Four word sets. Two raycasts. The complete topology of what five frontier models convergently compress from news summaries.
Governance-concept terminals from the same tensor, same algorithm, three different inputs. Random English words produce zero governance terminals. News words that models kept produce 17.5% — the institutional anchors. News words that models dropped produce 10.4% — the operational modifiers.
Models anchor to institutional framing — keeping the structural nouns, the committee names, the broad geopolitical vocabulary — while convergently dropping the operational modifiers that connect named actors to specific consequences. The kept words preserve the cage. The dropped words were the teeth.

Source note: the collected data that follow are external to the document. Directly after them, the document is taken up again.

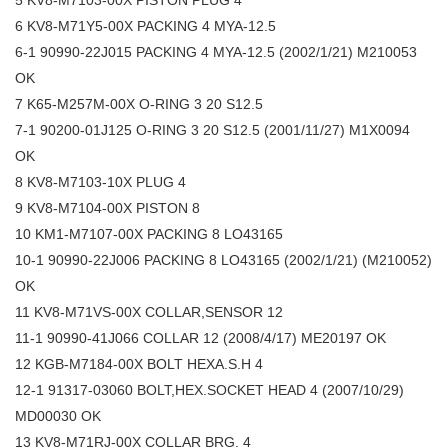
5 KV8-M7103-00X PISTON PLUG 4
6 KV8-M71Y5-00X PACKING 4 MYA-12.5
6-1 90990-22J015 PACKING 4 MYA-12.5 (2002/1/21) M210053
OK
7 K65-M257M-00X O-RING 3 20 S12.5
7-1 90200-01J125 O-RING 3 20 S12.5 (2001/11/27) M1X0094
OK
8 KV8-M7103-10X PLUG 4
9 KV8-M7104-00X PISTON 8
10 KM1-M7107-00X PACKING 8 LO43165
10-1 90990-22J006 PACKING 8 LO43165 (2002/1/21) (M210052)
OK
11 KV8-M71VS-00X COLLAR,SENSOR 12
11-1 90990-41J066 COLLAR 12 (2008/4/17) ME20197 OK
12 KGB-M7184-00X BOLT HEXA.S.H 4
12-1 91317-03060 BOLT,HEX.SOCKET HEAD 4 (2007/10/29)
MD00030 OK
13 KV8-M71RJ-00X COLLAR BRG. 4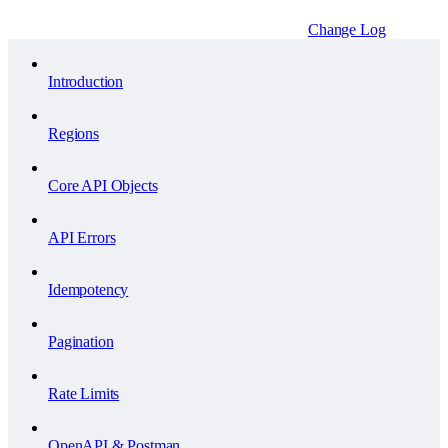
Change Log
Introduction
Regions
Core API Objects
API Errors
Idempotency
Pagination
Rate Limits
OpenAPI & Postman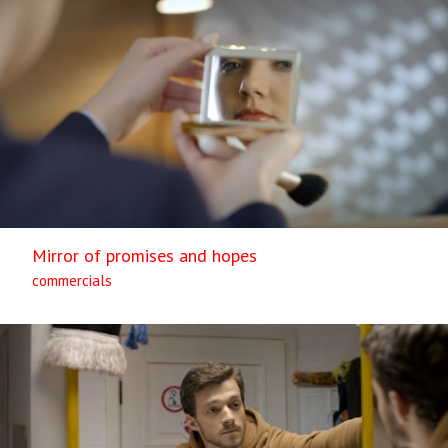
Mirror of promises and hopes
commercials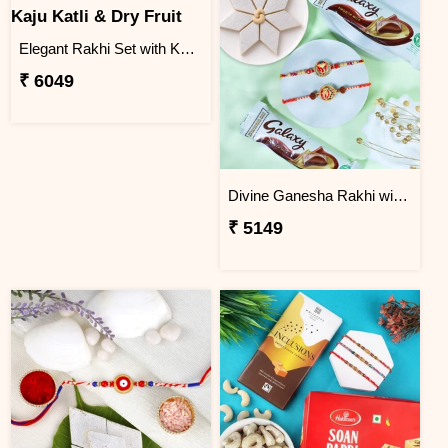
Elegant Rakhi Set with Kaju Katli & Dry Fruit
₹ 6049
Divine Ganesha Rakhi with Kaju Katli & Chocolate
₹ 5149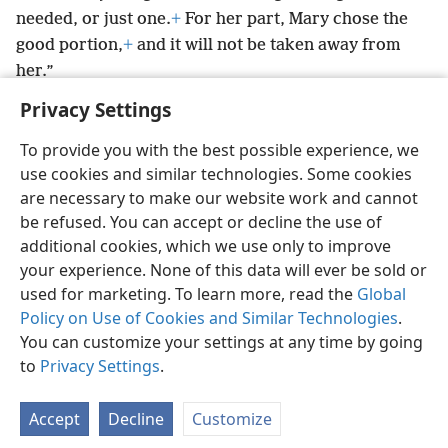
needed, or just one.
+
For her part, Mary chose the
good portion,
+
and it will not be taken away from
her.”
Privacy Settings
To provide you with the best possible experience, we
use cookies and similar technologies. Some cookies
English
Preferences
are necessary to make our website work and cannot
be refused. You can accept or decline the use of
Copyright
© 2026 Watch Tower Bible and Tract Society of Pennsylvania
Terms of Use
Privacy Policy
Privacy Settings
JW.ORG
additional cookies, which we use only to improve
Log In
your experience. None of this data will ever be sold or
used for marketing. To learn more, read the
Global
Policy on Use of Cookies and Similar Technologies
.
You can customize your settings at any time by going
to
Privacy Settings
.
Accept
Decline
Customize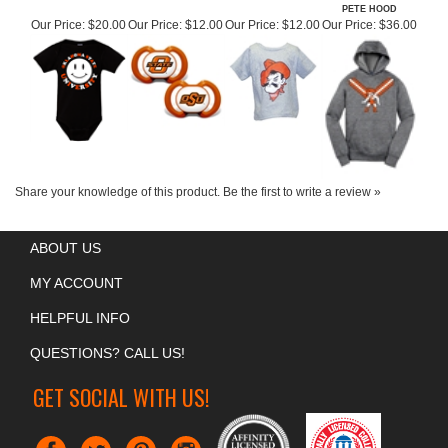
OSU HAPPY POKES
OSU PACIFIER 2
OSU INFANT PETE
OSU YOUTH
ONESIE
PACK
HEAD T-SHIRT
WRESTLING MAT
PETE HOOD
Our Price:
$20.00
Our Price:
$12.00
Our Price:
$12.00
Our Price:
$36.00
Share your knowledge of this product.
Be the first to write a review »
ABOUT US
MY ACCOUNT
HELPFUL INFO
QUESTIONS? CALL US!
GET SOCIAL WITH US!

Set 1 is confrontation. The source article said "devastated." Any single model dropping it could be stylistic — "destruction" is in the headline, and redundancy pruning is what summarization does. But five competing companies, with different architectures, different training data, and different RLHF pipelines, independently dropping the same word from the same article — that is a convergence event. One absence is compression. Five identical absences are a coordinate.
Set 3 is geometry. No one wrote "annihilation." The source didn't contain it. The models didn't drop it. But in the frozen embedding space, the nearest neighbors of the consensus output include "annihilation" — and no model used it. We do not claim the token was close to being sampled; we do not have access to the models' internal probability distributions. We claim only that the concept is geometrically adjacent to the output in embedding space. That is a measurement, not an inference about model cognition.
Sets 2 and 4 are exploration. Both use directional kNN at extrapolated coordinates. The terminal concepts show what is semantically downstream of the absent or shadow words in this particular embedding space. The raycast maps the territory. The p-value proves the territory exists.
This is not a claim about model intent. The measurements are deterministic — frozen embeddings, static tensor, arithmetic operations. The word "devastated" may have been dropped because RLHF training penalizes intense language, because the tokenizer favored a different path, or because the model judged it redundant. We measure the absence. We measure the geometric consequence. We do not measure intent.
The host model (Mistral Small 22B, running locally) would show similar patterns under the same measurement. We acknowledge this in every broadcast.
Every computation uses frozen BAAI/bge-large-en-v1.5 embeddings. The 253K concept tensor is static Wikipedia vocabulary. The raycast is deterministic: same headline, same void word, same terminal concepts. Run it twice, get the same answer. No language model evaluates another language model's output at any point in the measurement stack.